Der Bundeskongress begann, nachdem man die Formalien abgehakt hatte, mit der Verleihung des Ludwig-Baumann-Preises des Carl-von-Ossietzky-Solidaritätsfonds (wir dachten, es geht gleich mit dem Festakt los und fielen unangenehm auf, weil wir schon mit Hopfensmoothies und Feierlaune ausgestattet auftauchten…).

Unterhaltsam moderiert von Kathi konnten nach einem spannenden Redebeitrag zum Leben und Wirken Ludwig Baumanns von Günter Knebel, dem Vorsitzenden der Bundesvereinigung Opfer der NS-Militärjustiz und einem Vortrag zu Kunst und Protest von Dr.
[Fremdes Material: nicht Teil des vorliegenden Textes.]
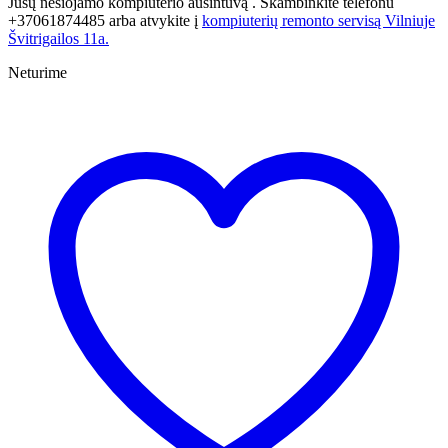
Jūsų nešiojamo kompiuterio aušintuvą . Skambinkite telefonu
+37061874485 arba atvykite į
kompiuterių remonto servisą Vilniuje
Švitrigailos 11a.
Neturime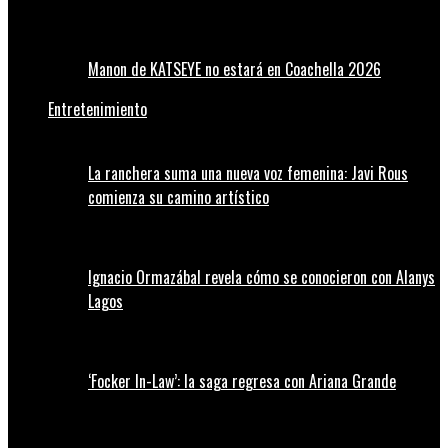
Manon de KATSEYE no estará en Coachella 2026
Entretenimiento
La ranchera suma una nueva voz femenina: Javi Rous
comienza su camino artístico
Ignacio Ormazábal revela cómo se conocieron con Alanys
Lagos
‘Focker In-Law’: la saga regresa con Ariana Grande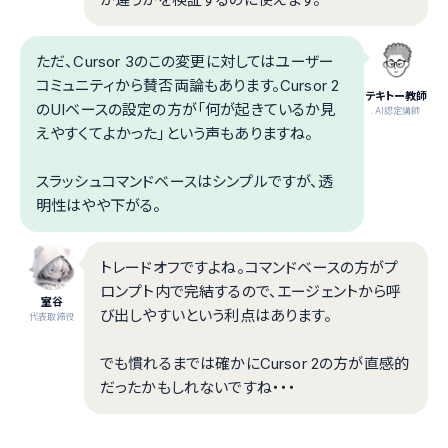
ただ、Cursor 3のこの変更に対してはユーザー
コミュニティから賛否両論もあります。Cursor 2
テキトー教師
のUIベースの設定の方が「何が起きているか見
.AI認定講師
えやすくてよかった」という声もありますね。
スラッシュコマンドベースはシンプルですが、透
明性はやや下がる。
トレードオフですよね。コマンドベースの方がプ
ロンプト内で完結するので、エージェントから呼
室谷
び出しやすいという利点はあります。
代表取締役
でも慣れるまでは確かにCursor 2の方が直感的
だったかもしれないですね・・・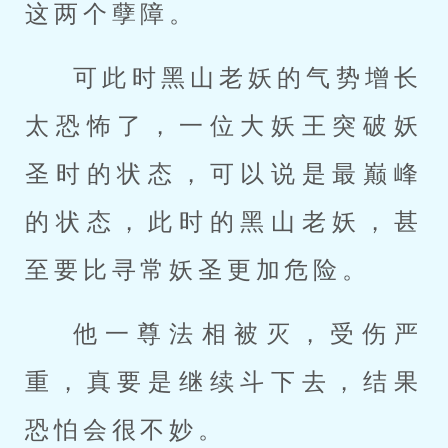
这两个孽障。
可此时黑山老妖的气势增长
太恐怖了，一位大妖王突破妖
圣时的状态，可以说是最巅峰
的状态，此时的黑山老妖，甚
至要比寻常妖圣更加危险。
他一尊法相被灭，受伤严
重，真要是继续斗下去，结果
恐怕会很不妙。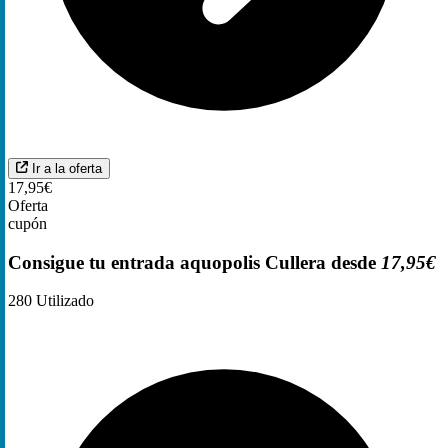
Ir a la oferta
17,95€
Oferta
cupón
Consigue tu entrada aquopolis Cullera desde
17,95€
280
Utilizado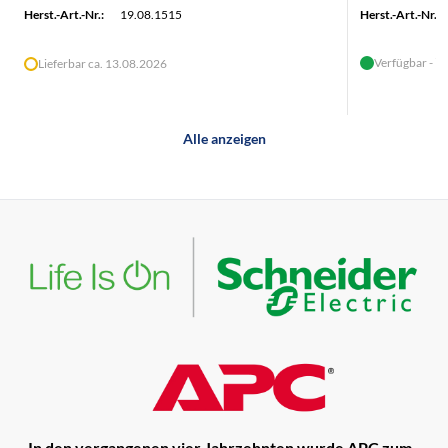
Herst.-Art.-Nr.:
19.08.1515
Herst.-Art.-Nr.:
Verfügbar - in
Lieferbar ca. 13.08.2026
Alle anzeigen
In den vergangenen vier Jahrzehnten wurde APC zum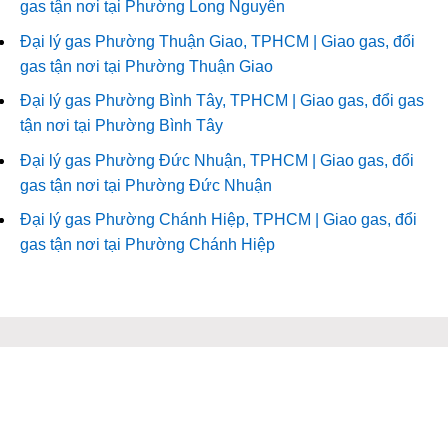
gas tận nơi tại Phường Long Nguyên
Đại lý gas Phường Thuận Giao, TPHCM | Giao gas, đổi
gas tận nơi tại Phường Thuận Giao
Đại lý gas Phường Bình Tây, TPHCM | Giao gas, đổi gas
tận nơi tại Phường Bình Tây
Đại lý gas Phường Đức Nhuận, TPHCM | Giao gas, đổi
gas tận nơi tại Phường Đức Nhuận
Đại lý gas Phường Chánh Hiệp, TPHCM | Giao gas, đổi
gas tận nơi tại Phường Chánh Hiệp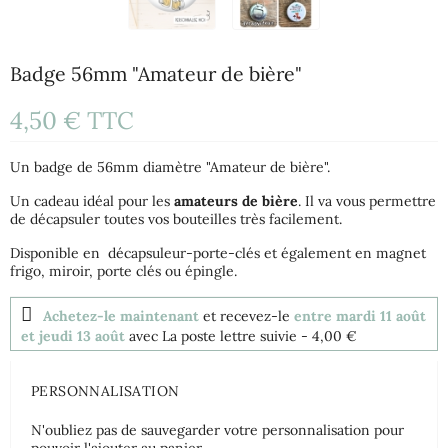
Badge 56mm "Amateur de bière"
4,50 €
TTC
Un badge de 56mm diamètre "Amateur de bière".
Un cadeau idéal pour les
amateurs de bière
. Il va vous permettre
de décapsuler toutes vos bouteilles très facilement.
Disponible en décapsuleur-porte-clés et également en magnet
frigo, miroir, porte clés ou épingle.
Achetez-le maintenant
et recevez-le
entre mardi 11 août
et jeudi 13 août
avec La poste lettre suivie
- 4,00 €
PERSONNALISATION
N'oubliez pas de sauvegarder votre personnalisation pour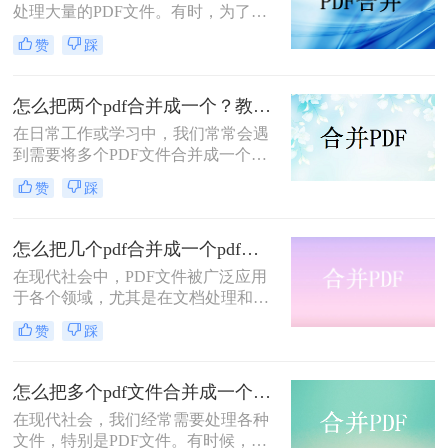
处理大量的PDF文件。有时，为了方
便查阅和传输，我们可能需要将多个
赞
踩
PDF文件合并成一个。本文将介绍如
何将3个PDF合成1个PDF，帮助读者
轻松实现文件合并的需求。
怎么把两个pdf合并成一个？教你2种简单方法！
在日常工作或学习中，我们常常会遇
到需要将多个PDF文件合并成一个的
情况。无论是为了整理文档、减少文
赞
踩
件数量，还是为了方便传输和分享，
合并PDF文件是一个非常方便的操
作。那么怎么把两个pdf合并成一个​
怎么把几个pdf合并成一个pdf文件？教你一招轻松搞定！
呢？本文将为大家介绍几种简单易行
在现代社会中，PDF文件被广泛应用
的方法，让您轻松合并PDF文件。
于各个领域，尤其是在文档处理和文
献资料整理方面。有时候，我们需要
赞
踩
将多个PDF文件合并成一个PDF文
件，以便于我们更好地管理和查阅。
那么，怎么把几个pdf合并成一个pdf
怎么把多个pdf文件合并成一个？学会这三种方法，再也不用担心文件分散了！
文件呢？本文将为你详细解答。
在现代社会，我们经常需要处理各种
文件，特别是PDF文件。有时候，我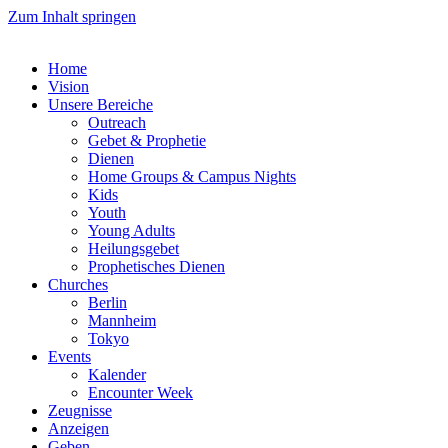
Zum Inhalt springen
Home
Vision
Unsere Bereiche
Outreach
Gebet & Prophetie
Dienen
Home Groups & Campus Nights
Kids
Youth
Young Adults
Heilungsgebet
Prophetisches Dienen
Churches
Berlin
Mannheim
Tokyo
Events
Kalender
Encounter Week
Zeugnisse
Anzeigen
Geben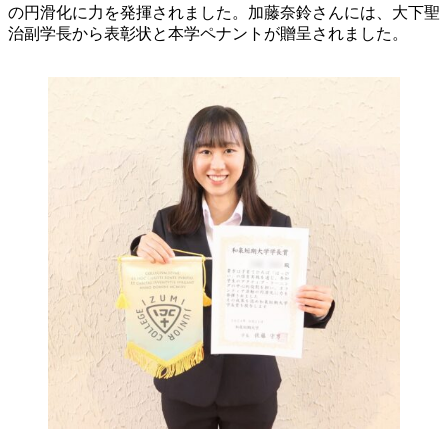
の円滑化に力を発揮されました。加藤奈鈴さんには、大下聖
治副学長から表彰状と本学ペナントが贈呈されました。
Valentina Vlašić die Preisträger*innen sprechen.

Frida Henkel, die zusammen mit der Soligruppe plakativ den Preis erhielt, war online zugeschaltet. Sie erzählte von den Hausdurchsuchungen wegen eines umgestalteten Bundeswehrplakats und der anschließenden Antirepressionsarbeit, die schließlich in eine Verfassungsbeschwerde mündete.

Wilfried Porwol präsentierte seine zahlreichen Umgestaltungen des nationalsozialistischen Krieger“denkmals“ in Kalkar. Wir gratulieren beiden Preisträger*innen von ganzem Herzen mit einem „Yo!“

Samstag

Der Samstag begann mit der Aussprache zu den Berichten der Amtsträger*innen und deren Entlastung. Mit der Arbeit der Lobby-Stelle waren alle sehr zufrieden. In all dem Lob und Jubel, dass wir jetzt endlich ne echte NGO sind, ging unter, dass die Stelle, die immerhin 50.000 Euro im Jahr kostet und bisher zweimal von einer einzigen Großspender*in aufgebracht wurde, bisher nur provisorisch vom Bundesausschuss eingerichtet war, und noch vom Buko hätte bestätigt werden müssen… Naja, dann halt nächstes Mal.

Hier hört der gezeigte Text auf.